## Line Graphs: Training Metrics Comparison
### Overview
The image contains three line graphs comparing training metrics across four methods: CoNL (Ours), SRT (Multi-agents), SRT (Single-turn), and RL-ground-truth. Each graph tracks a different metric over 100 training steps: Policy Entropy, Action Tokens per Turn, and Test Accuracy (DeepMath).
---
### Components/Axes
1. **Policy Entropy During Training**
- **X-axis**: Training Step (0–100)
- **Y-axis**: Policy Entropy (0.0–1.0)
- **Legend**:
- Blue: CoNL (Ours)
- Red: SRT (Multi-agents)
- Orange: SRT (Single-turn)
- Green: RL-ground-truth
2. **Action Tokens During Training**
- **X-axis**: Training Step (0–100)
- **Y-axis**: Action Tokens per Turn (0–14,000)
- **Legend**: Same as above.
3. **Test Performance (DeepMath)**
- **X-axis**: Training Step (0–100)
- **Y-axis**: Test Accuracy (0.0–0.9)
- **Legend**: Same as above.
---
### Detailed Analysis
#### Policy Entropy During Training
- **CoNL (Blue)**: Starts at ~0.25, fluctuates between 0.2–0.4, stabilizes near 0.35 by step 100.

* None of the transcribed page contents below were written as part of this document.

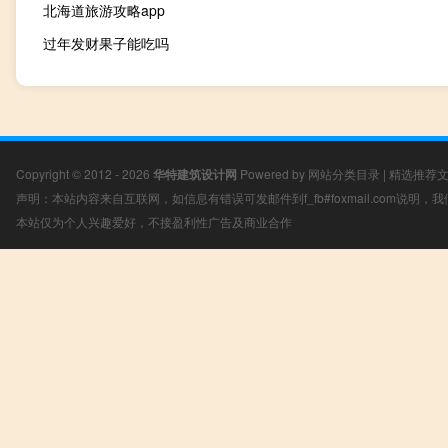
北海道旅游攻略app
过年发财果子能吃吗
Copyright © 2012 - 2026
华特建筑设计网
Powered by
网站分类目录
|
精选推荐
声明：本站内容来自互联网，如信息有错误可发邮件到f_fb#foxmail.com说明
本站仅为个人兴趣爱好，不接盈利性广告及商业合作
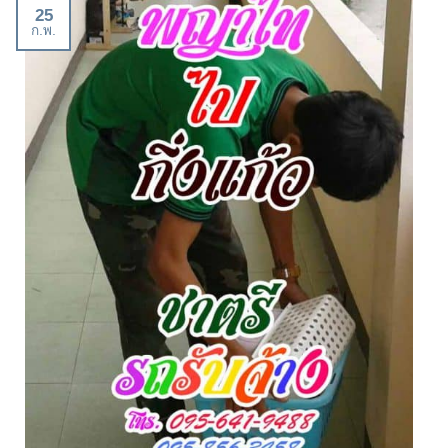
25
ก.พ.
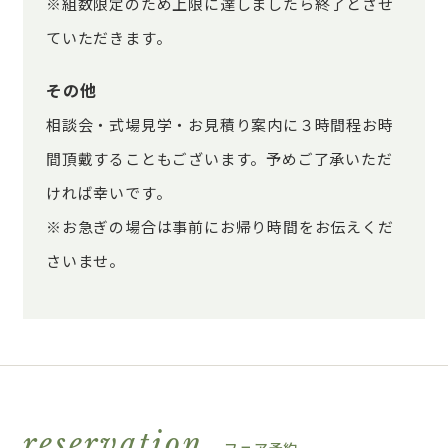
※組数限定のため上限に達しましたら終了とさせ
ていただきます。
その他
相談会・式場見学・お見積り案内に３時間程お時
間頂戴することもございます。予めご了承いただ
ければ幸いです。
※お急ぎの場合は事前にお帰り時間をお伝えくだ
さいませ。
reservation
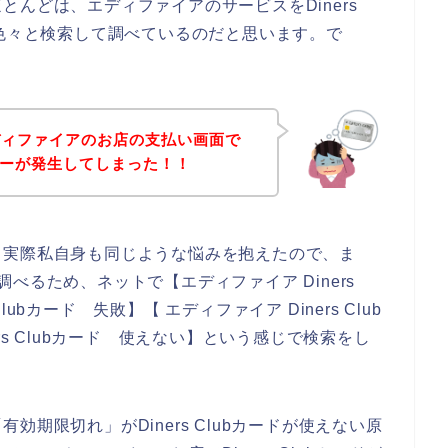
んどは、エディファイアのサービスをDiners
て色々と検索して調べているのだと思います。で
ディファイアのお店の支払い画面で
のエラーが発生してしまった！！
。実際私自身も同じような悩みを抱えたので、ま
を調べるため、ネットで【エディファイア Diners
Clubカード 失敗】【 エディファイア Diners Club
rs Clubカード 使えない】という感じで検索をし
期限切れ」がDiners Clubカードが使えない原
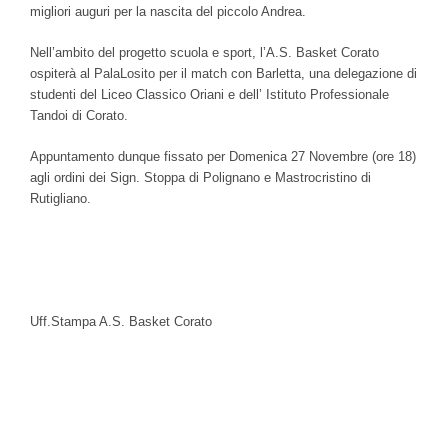
migliori auguri per la nascita del piccolo Andrea.
Nell’ambito del progetto scuola e sport, l’A.S. Basket Corato
ospiterà al PalaLosito per il match con Barletta, una delegazione di
studenti del Liceo Classico Oriani e dell’ Istituto Professionale
Tandoi di Corato.
Appuntamento dunque fissato per Domenica 27 Novembre (ore 18)
agli ordini dei Sign. Stoppa di Polignano e Mastrocristino di
Rutigliano.
Uff.Stampa A.S. Basket Corato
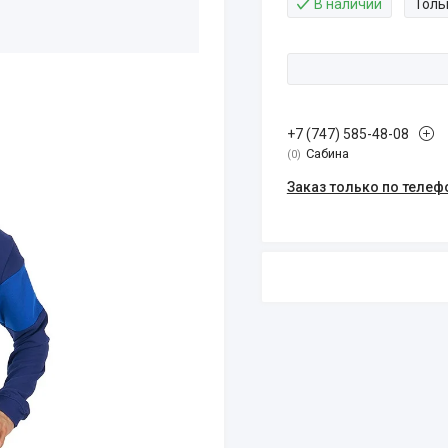
В наличии
Толь
+7 (747) 585-48-08
Сабина
0
Заказ только по телеф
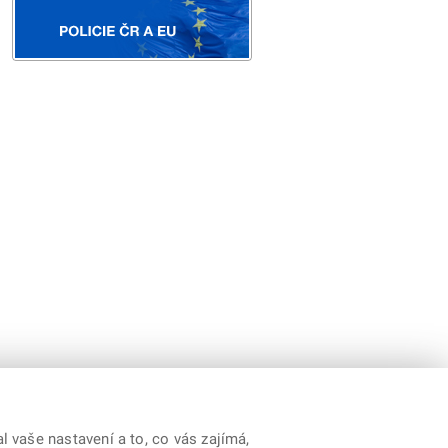
 vaše nastavení a to, co vás zajímá,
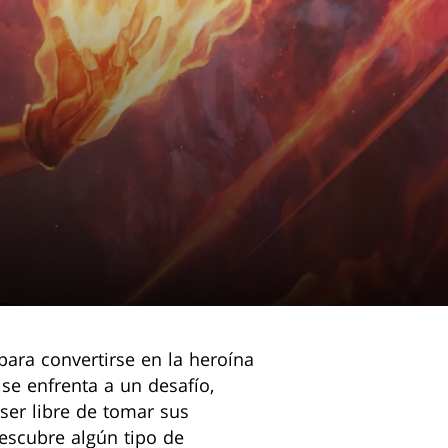
para convertirse en la heroína
 se enfrenta a un desafío,
er libre de tomar sus
escubre algún tipo de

- **SRT (Multi-agents) (Red)**: Peaks at ~0.9 at step 60, drops to ~0.6 by step 100.
- **SRT (Single-turn) (Orange)**: Peaks at ~0.85 at step 40, declines to ~0.6 by step 100.

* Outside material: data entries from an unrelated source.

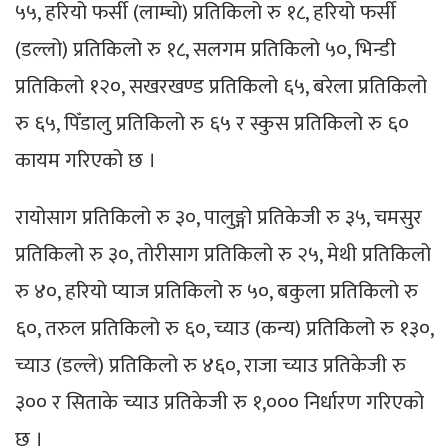
५५, हरियो फर्सी (लाम्चो) प्रतिकिलो रु १८, हरियो फर्सी
(डल्लो) प्रतिकिलो रु १८, सलगम प्रतिकिलो ५०, भिन्डी
प्रतिकिलो १२०, सखरखण्ड प्रतिकिलो ६५, बरेला प्रतिकिलो
रु ६५, पिँडालु प्रतिकिलो रु ६५ र स्कुस प्रतिकिलो रु ६०
कायम गरिएको छ ।
रायोसाग प्रतिकिलो रु ३०, पालुङ्गो प्रतिकेजी रु ३५, चमसुर
प्रतिकिलो रु ३०, तोरीसाग प्रतिकिलो रु २५, मेथी प्रतिकिलो
रु ४०, हरियो प्याज प्रतिकिलो रु ५०, बकुला प्रतिकिलो रु
६०, तरुल प्रतिकिलो रु ६०, च्याउ (कन्य) प्रतिकिलो रु १३०,
च्याउ (डल्ले) प्रतिकिलो रु ४६०, राजा च्याउ प्रतिकेजी रु
३०० र सिताके च्याउ प्रतिकेजी रु १,००० निर्धारण गरिएको
छ ।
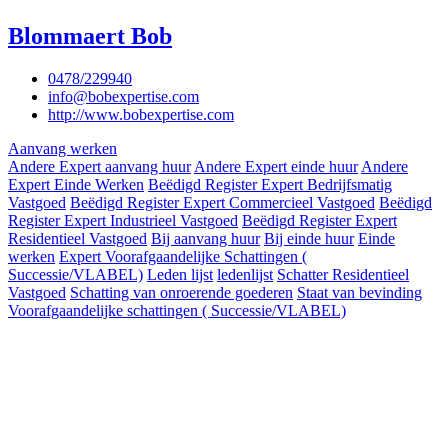
Blommaert Bob
0478/229940
info@bobexpertise.com
http://www.bobexpertise.com
Aanvang werken
Andere Expert aanvang huur
Andere Expert einde huur
Andere
Expert Einde Werken
Beëdigd Register Expert Bedrijfsmatig
Vastgoed
Beëdigd Register Expert Commercieel Vastgoed
Beëdigd
Register Expert Industrieel Vastgoed
Beëdigd Register Expert
Residentieel Vastgoed
Bij aanvang huur
Bij einde huur
Einde
werken
Expert Voorafgaandelijke Schattingen (
Successie/VLABEL)
Leden lijst
ledenlijst
Schatter Residentieel
Vastgoed
Schatting van onroerende goederen
Staat van bevinding
Voorafgaandelijke schattingen ( Successie/VLABEL)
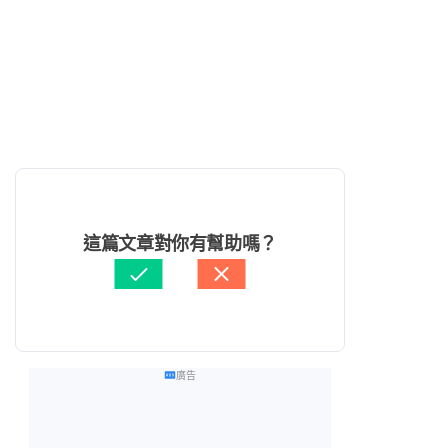
這篇文章對你有幫助嗎？
廣告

- **RL-ground-truth (Green)**: Smoothly increases from ~0.1 to ~0.25.
#### Action Tokens During Training
- **CoNL (Blue)**: Ranges 5,000–10,000, peaks at ~12,000 at step 60.
- **SRT (Multi-agents) (Red)**: Peaks at ~10,000 at step 40, drops to ~6,000 by step 100.
- **SRT (Single-turn) (Orange)**: Peaks at ~13,000 at step 60, declines to ~8,000 by step 100.
- **RL-ground-truth (Green)**: Stable at ~3,000.
#### Test Performance (DeepMath)
- **CoNL (Blue)**: Steady rise from ~0.4 to ~0.85.
- **SRT (Multi-agents) (Red)**: Peaks at ~0.75 at step 60, drops to ~0.6 by step 100.
- **SRT (Single-turn) (Orange)**: Peaks at ~0.7 at step 40, declines to ~0.5 by step 100.
- **RL-ground-truth (Green)**: Smoothly increases from ~0.4 to ~0.88.
---
### Key Observations
1. **RL-ground-truth** consistently outperforms other methods in test accuracy and maintains lower policy entropy.
2. **SRT (Multi-agents)** shows the highest policy entropy spikes but underperforms in test accuracy after step 60.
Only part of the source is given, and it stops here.